Data listing Start Marker

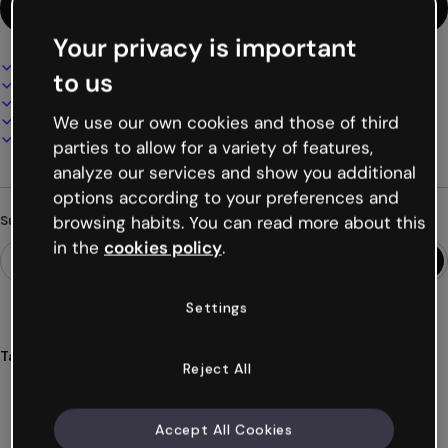
Diese Vorlage verwenden
Your privacy is important
Interaktives und animiertes Design
to us
100% anpassbar
Audio, Video und Multimedia hinzufügen
Online präsentieren, teilen oder veröffentlichen
We use our own cookies and those of third
Als PDF, MP4 und andere Formate herunterladen
parties to allow for a variety of features,
analyze our services and show you additional
options according to your preferences and
browsing habits. You can read more about this
Suchst du etwas anderes?
in the
cookies policy
.
Settings
Tags
Reject All
infografien
linien
zeit
videos
konsolen
Mehr anzeigen (25)
Accept All Cookies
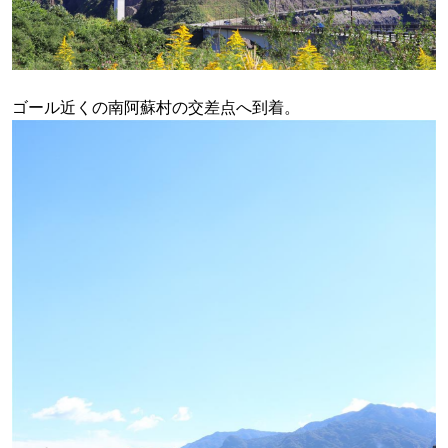
ゴール近くの南阿蘇村の交差点へ到着。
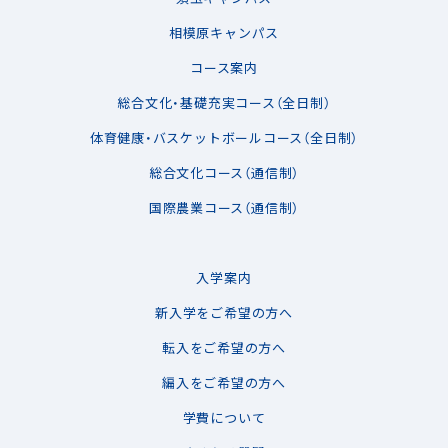
相模原キャンパス
コース案内
総合文化・基礎充実コース（全日制）
体育健康・バスケットボールコース（全日制）
総合文化コース（通信制）
国際農業コース（通信制）
入学案内
新入学をご希望の方へ
転入をご希望の方へ
編入をご希望の方へ
学費について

Data listing End Marker

## What to work on
After locating the line that holds "Online präsentieren, teilen", output exactly the lines from it through the last line of the material above, inclusive, without pictures.

## Result
Online präsentieren, teilen oder veröffentlichen
We use our own cookies and those of third
Als PDF, MP4 und andere Formate herunterladen
parties to allow for a variety of features,
analyze our services and show you additional
options according to your preferences and
browsing habits. You can read more about this
Suchst du etwas anderes?
in the
cookies policy
.
Settings
Tags
Reject All
infografien
linien
zeit
videos
konsolen
Mehr anzeigen (25)
Accept All Cookies
ゴール近くの南阿蘇村の交差点へ到着。
相模原キャンパス
コース案内
総合文化・基礎充実コース（全日制）
体育健康・バスケットボールコース（全日制）
総合文化コース（通信制）
国際農業コース（通信制）
入学案内
新入学をご希望の方へ
転入をご希望の方へ
編入をご希望の方へ
学費について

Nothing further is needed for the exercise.